US President Donald Trump’s controversial nominee for ambassador to South Africa offered support for disputed claims that thousands of white Afrikaner farmers are under attack in Africa’s most industrialized nation, a row that has come to dominate fraying ties between the two countries.
At a Senate confirmation hearing on Thursday, nominee Leo Brent Bozell — a longtime conservative media critic with no diplomatic background — declined to accept Democratic senators’ framing of Trump’s false genocide claims as “legally and morally absurd.” He also refused to directly answer questions suggesting the US should not have a refugee policy based on race: “In South Africa, you have thousands of attacks that have taken place against white farmers,” he said. Washington is reportedly planning to allow 7,000 white Afrikaners into the country, out of a total of just 7,500 refugees this year.

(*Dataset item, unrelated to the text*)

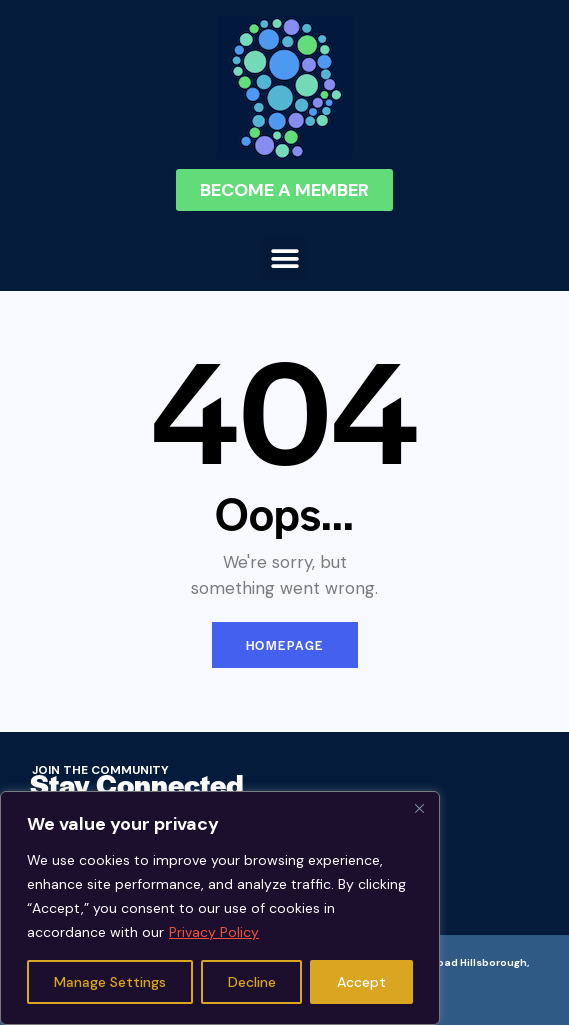 The height and width of the screenshot is (1025, 569). What do you see at coordinates (361, 982) in the screenshot?
I see `Accept` at bounding box center [361, 982].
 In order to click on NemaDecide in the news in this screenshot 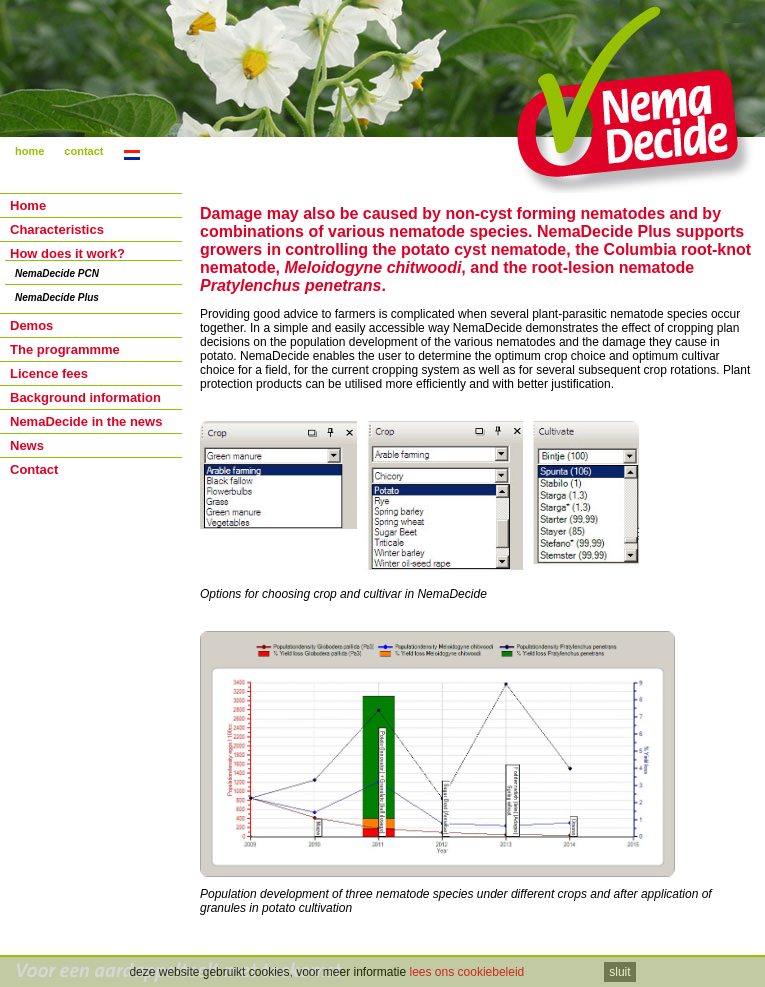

The “false narrative” of a genocide from the US has become a major sticking point in ongoing trade talks between Pretoria and Washington, South Africa’s foreign minister said this week. Bozell’s likely confirmation by a Republican-majority senate is expected to become another friction point. In March, Washington expelled Pretoria’s ambassador to the US for criticizing Trump during a webinar, and in May, South African President Cyril Ramaphosa was ambushed by Trump in the Oval Office with claims of “white genocide.”